Green has a $27.6 million player option for the 2023-24 season. Following the Warriors’ Game 6 loss to the Lakers, Green told Andscape’s Marc Spears that he hasn’t made a decision on the option and is going to take his time after deliberating with agent Rich Paul.
If he declines, he will become an unrestricted free agent.
“Look, if Draymond is not back, we’re not a championship contender,” Kerr said. “We know that. He’s that important to winning and to who we are. I absolutely want him back.”
But Kerr made it clear: “He knows that he also compromised things by what happened back in October. So part of him coming back next year has to be about rebuilding some of that trust and respect that he’s earned here for a long period of time.”
Green and Kerr haven’t spoken since Golden State’s season ended, but Kerr said he expects them to talk soon. He said he is confident Green wants to return.
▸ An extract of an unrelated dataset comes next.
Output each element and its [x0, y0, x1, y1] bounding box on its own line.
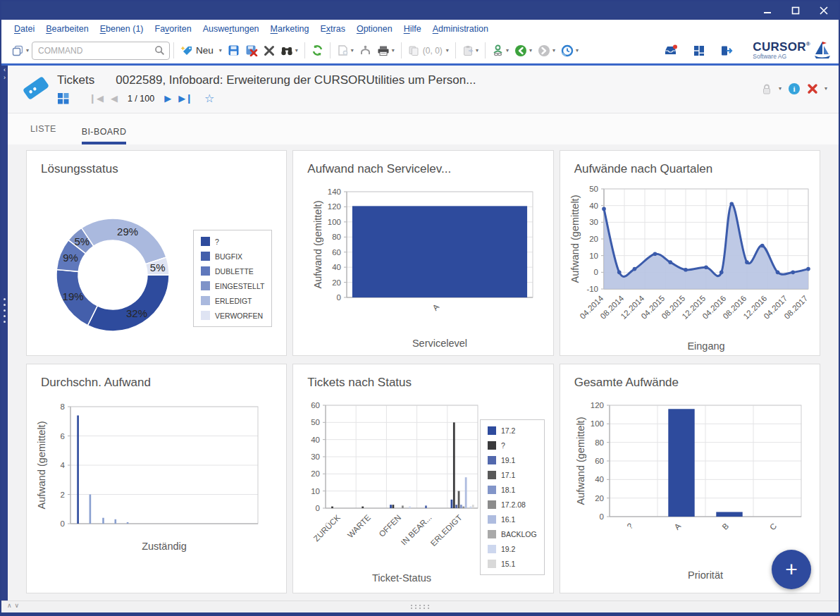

What Green decides to do with his contract is one of the biggest questions the Warriors face this off-season. But according to Kerr, the even bigger one is general manager Bob Myers’ future, whose contract expires at the end of June.
According to ESPN’s Adrian Wojnarowski, Myers will spend the next few weeks deliberating whether he wants to return to the franchise he has been with since 2011.
“Bob is such an important part of our organization,” Kerr said. “I absolutely hope he comes back, but it’s also a case where I want what’s best for Bob, and if he decides that he’s going to leave, of course, I’m going to support him 100 percent. … I would miss him, but I support him regardless of what he does.”
What Myers decides to do could create a ripple effect. According to Spears, Green is “very concerned” about Myers’ future and said it can play a role in his decision on his player option.
“Our organization has a lot to sort through this summer,” Kerr said. “I expect them back, but who the hell knows?”